(Exercise instructions): Return all lines from the listing below in which "Professor" appears.

─── Exercise inputs ───

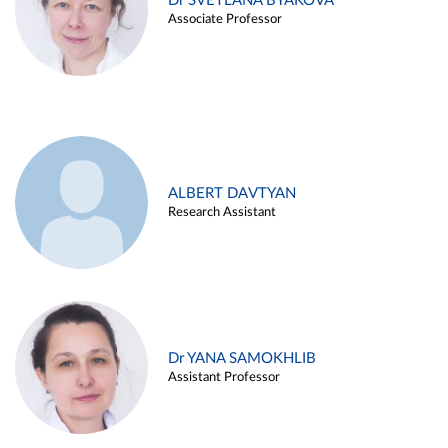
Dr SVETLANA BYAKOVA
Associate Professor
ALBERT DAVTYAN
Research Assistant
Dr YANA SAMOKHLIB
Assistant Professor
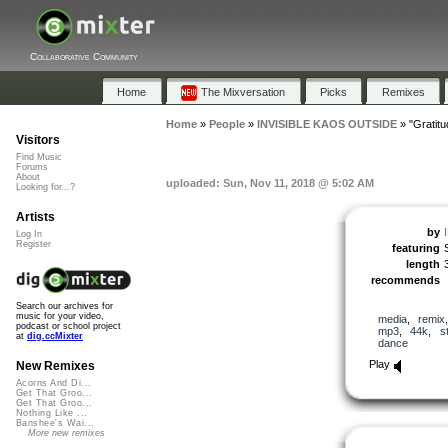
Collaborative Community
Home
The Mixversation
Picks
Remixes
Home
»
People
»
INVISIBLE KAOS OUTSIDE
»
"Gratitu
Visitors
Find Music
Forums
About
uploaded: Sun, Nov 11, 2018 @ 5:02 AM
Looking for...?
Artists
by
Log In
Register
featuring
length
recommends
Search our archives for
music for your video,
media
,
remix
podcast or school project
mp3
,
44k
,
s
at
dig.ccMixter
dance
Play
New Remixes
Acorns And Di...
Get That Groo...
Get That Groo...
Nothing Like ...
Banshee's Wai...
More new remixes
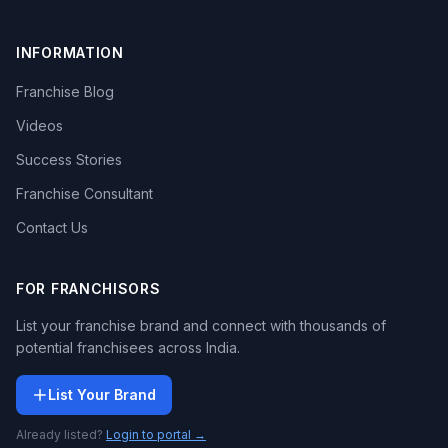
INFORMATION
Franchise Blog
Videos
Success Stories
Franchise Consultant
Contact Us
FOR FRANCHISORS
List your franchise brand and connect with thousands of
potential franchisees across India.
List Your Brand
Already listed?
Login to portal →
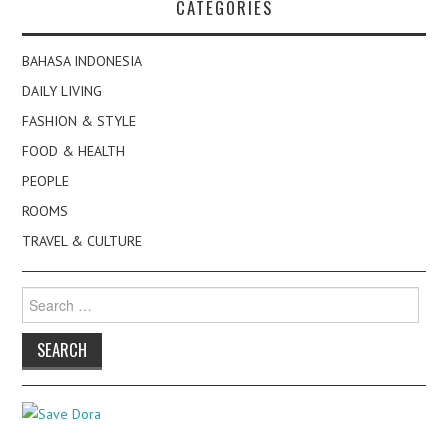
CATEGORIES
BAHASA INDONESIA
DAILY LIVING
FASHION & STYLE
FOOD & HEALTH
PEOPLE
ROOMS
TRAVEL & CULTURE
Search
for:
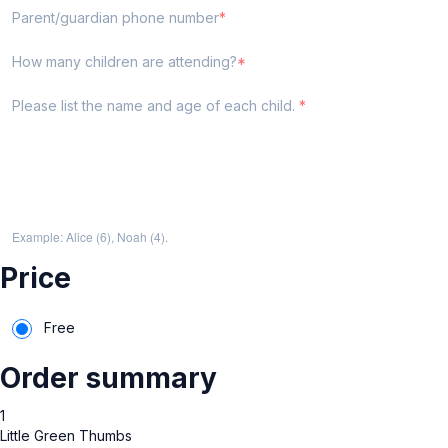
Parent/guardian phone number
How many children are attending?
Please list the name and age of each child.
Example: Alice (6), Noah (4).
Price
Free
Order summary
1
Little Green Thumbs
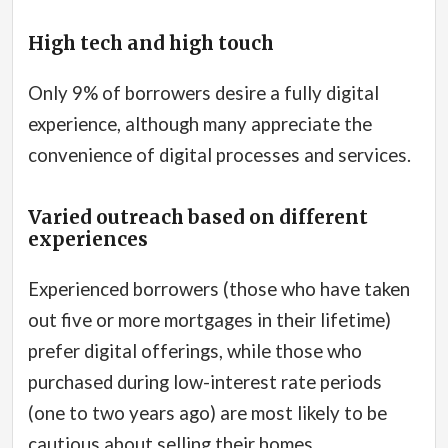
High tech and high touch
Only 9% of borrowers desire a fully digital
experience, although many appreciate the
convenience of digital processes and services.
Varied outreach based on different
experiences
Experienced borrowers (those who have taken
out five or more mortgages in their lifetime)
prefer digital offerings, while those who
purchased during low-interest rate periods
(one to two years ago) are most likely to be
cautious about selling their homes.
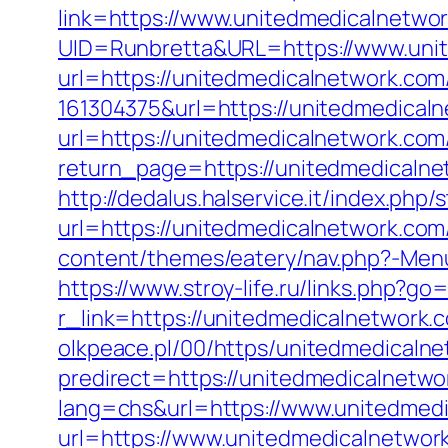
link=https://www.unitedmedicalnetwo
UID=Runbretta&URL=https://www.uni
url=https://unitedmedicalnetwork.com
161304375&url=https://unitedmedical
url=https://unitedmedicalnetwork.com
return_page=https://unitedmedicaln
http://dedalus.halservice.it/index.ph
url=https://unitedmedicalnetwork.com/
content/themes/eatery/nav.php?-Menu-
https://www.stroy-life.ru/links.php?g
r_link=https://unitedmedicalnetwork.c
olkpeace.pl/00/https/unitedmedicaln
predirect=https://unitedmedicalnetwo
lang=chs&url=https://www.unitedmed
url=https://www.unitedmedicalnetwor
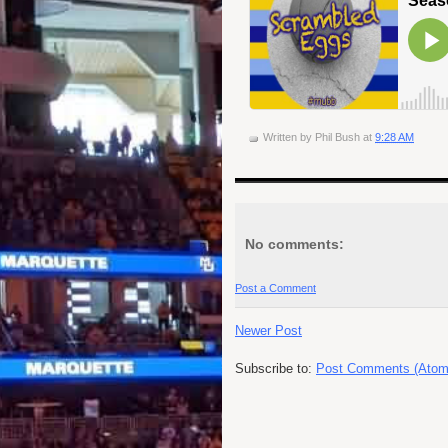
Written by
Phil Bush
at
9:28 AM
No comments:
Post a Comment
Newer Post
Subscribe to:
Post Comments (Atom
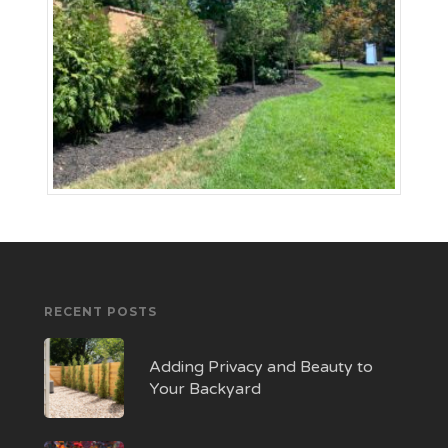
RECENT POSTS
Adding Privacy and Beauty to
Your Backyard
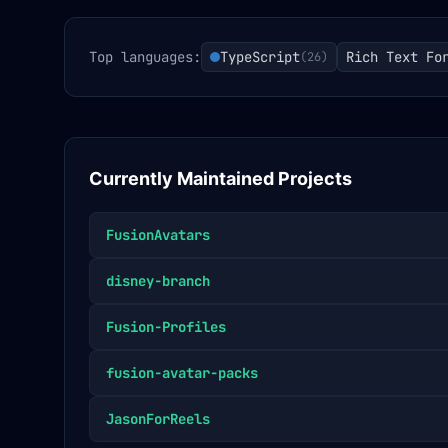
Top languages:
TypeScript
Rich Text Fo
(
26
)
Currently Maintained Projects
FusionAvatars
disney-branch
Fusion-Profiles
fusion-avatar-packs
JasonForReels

───

(Your solution):
Associate Professor
Assistant Professor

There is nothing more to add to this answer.